Is it sensible to conclude that women's magazines accurately reflect real women's lives? Is it not possible that these magazines, catering to what sells, have paid inordinate attention to some issues while neglecting others? Could it be that women's magazines have merely become more willing to talk openly about women's insecurities in recent years? Crittenden addresses none of these questions.

She, too, is fond of exaggeration. Not content to merely criticize the inept sex education she received in school, she declares: "if you weren't having sex by fourteen, you almost expected to fail gym." Funny, I was born in the same year as Crittenden but that's not how I remember it. Contemporary society, she continues, has now "made it almost impossible for teenagers to avoid having sex before the age of eighteen." (Later, however. she declares that modern women are now free to "have sex or abstain--all without any social stigma.")

In another vein, Crittenden observes not that mothers sometimes struggle with guilt when they work outside the home, but that "guilty tension is felt by every working mother at nearly every moment of her working day." Graphically, Crittenden refers to this as the "internal bleeding of the working mother's existence."

While Crittenden's views on men are more balanced than Shalit's, she also frequently contradicts herself. In contrast to Shalit, she says that "men have not suddenly become more beastly," condemns feminists for fanning "female mistrust and hostility toward men," and admits that males, too, have historically been punished by society for "their sexual misdemeanors."

Elsewhere, however, Crittenden declares that men "are getting away with appalling behavior toward women," that they "behave more badly than they used to," that "so many men don't understand that it's wrong to walk out on their children and wives" and that nearly half the men in America are "shirking the duties of fatherhood."

Women who wait until later in life to get married will, Crittenden warns, eventually discover that the available men her age are all losers. They are, she says. "misfits and crazy men, immature, elusive Peter Pans who won't commit themselves to a second cup of coffee--sexual predators who hit on every woman they meet, newly divorced men taking pleasure wherever they can, [and] embittered, scorned men who still feel vengeful toward their last girlfriend."

Even more insulting toward men in general, however, is her contention that men will only marry and settle down if they are unable to procure sex any other way. Moreover, her belief that sex is -- and should be -- a lever by which women manipulate men into supporting them financially is hardly conducive to genuinely sympathetic and respectful relations between the sexes.

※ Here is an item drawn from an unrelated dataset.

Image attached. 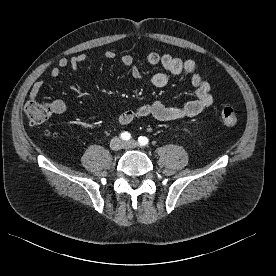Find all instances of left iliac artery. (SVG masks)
Returning a JSON list of instances; mask_svg holds the SVG:
<instances>
[{"instance_id": "44dca946", "label": "left iliac artery", "mask_w": 276, "mask_h": 276, "mask_svg": "<svg viewBox=\"0 0 276 276\" xmlns=\"http://www.w3.org/2000/svg\"><path fill=\"white\" fill-rule=\"evenodd\" d=\"M148 142H149V140H148V138L145 137V136H140V137L138 138V143H139L140 146H147V145H148Z\"/></svg>"}]
</instances>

As the work of a growing number of dissident feminists have demonstrated, there are numerous legitimate grounds on which the women's movement deserves to be criticized. Responsible advocates of the sexual revolution are also beginning to admit that the movement has engendered its own casualties --most notably the children who continue to be born to inner city single mothers.

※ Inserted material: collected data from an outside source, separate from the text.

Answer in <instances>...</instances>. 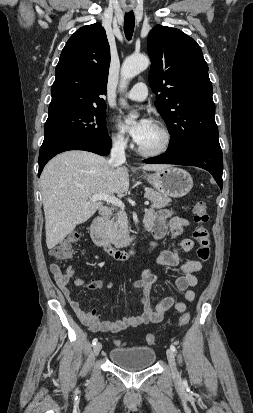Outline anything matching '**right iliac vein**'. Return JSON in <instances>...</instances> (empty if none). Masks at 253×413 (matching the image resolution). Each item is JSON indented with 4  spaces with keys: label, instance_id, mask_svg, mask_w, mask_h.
<instances>
[{
    "label": "right iliac vein",
    "instance_id": "obj_1",
    "mask_svg": "<svg viewBox=\"0 0 253 413\" xmlns=\"http://www.w3.org/2000/svg\"><path fill=\"white\" fill-rule=\"evenodd\" d=\"M101 348H102L101 343H97V344L94 345L93 353H94L95 356H97L99 354Z\"/></svg>",
    "mask_w": 253,
    "mask_h": 413
}]
</instances>
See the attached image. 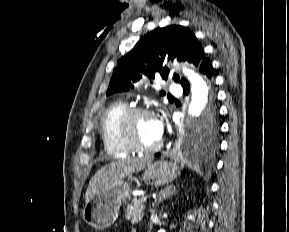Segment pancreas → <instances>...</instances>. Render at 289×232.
Segmentation results:
<instances>
[{"mask_svg": "<svg viewBox=\"0 0 289 232\" xmlns=\"http://www.w3.org/2000/svg\"><path fill=\"white\" fill-rule=\"evenodd\" d=\"M145 206L143 202L134 199L131 204L127 206L125 217L130 220L131 223H138L142 221Z\"/></svg>", "mask_w": 289, "mask_h": 232, "instance_id": "pancreas-1", "label": "pancreas"}]
</instances>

It's a pity such large portions of these books reinforce -- rather than challenge -- some of feminism's worst stereotypes about women and men. While Shalit and Crittenden are legitimately concerned about loyalty and permanence in male-female relationships, work-family tensions, and the troubled sexual landscape, their analysis is so tainted, their evidence so shallow, and their approach so hyperbolic that neither work significantly advances the debate.


Donna Laframboise is a reporter for The National post (Canada) and the author of The Princess at the Window: A New Gender Morality.